The complete listing goes into the output exactly, without its pictures.

(Study material)

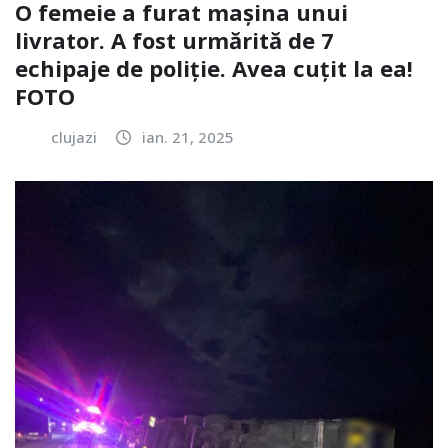
O femeie a furat mașina unui
livrator. A fost urmărită de 7
echipaje de poliție. Avea cuțit la ea!
FOTO
clujazi
ian. 21, 2025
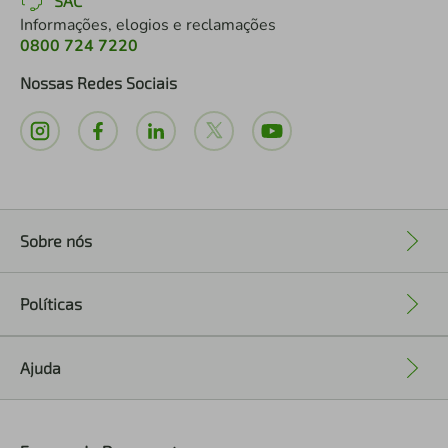
SAC
Informações, elogios e reclamações
0800 724 7220
Nossas Redes Sociais
Sobre nós
+
Políticas
+
Ajuda
+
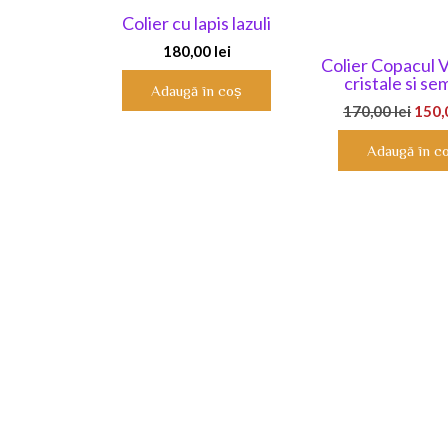
Colier cu lapis lazuli
180,00
lei
Colier Copacul Vi
cristale si se
Adaugă în coș
Preț
170,00
lei
150
iniția
Adaugă în c
a
fost:
170,0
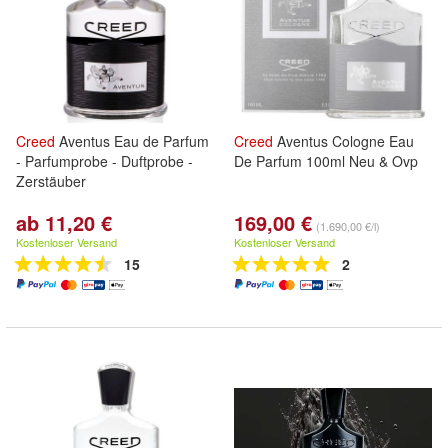
Creed
Aventus Eau de Parfum
Creed
Aventus Cologne Eau
- Parfumprobe - Duftprobe -
De Parfum 100ml Neu & Ovp
Zerstäuber
ab 11,20 €
169,00 €
(1.690,00 €/l)
Kostenloser Versand
Kostenloser Versand
15
2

(End Study material)

**Answer to this exercise**
O femeie a furat mașina unui
livrator. A fost urmărită de 7
echipaje de poliție. Avea cuțit la ea!
FOTO
clujazi
ian. 21, 2025
SAC
Informações, elogios e reclamações
0800 724 7220
Nossas Redes Sociais
Sobre nós
+
Políticas
+
Ajuda
+
Colier cu lapis lazuli
180,00
lei
Colier Copacul Vi
cristale si se
Adaugă în coș
Preț
170,00
lei
150
iniția
Adaugă în c
a
fost:
170,0
Creed
Aventus Eau de Parfum
Creed
Aventus Cologne Eau
- Parfumprobe - Duftprobe -
De Parfum 100ml Neu & Ovp
Zerstäuber
ab 11,20 €
169,00 €
(1.690,00 €/l)
Kostenloser Versand
Kostenloser Versand
15
2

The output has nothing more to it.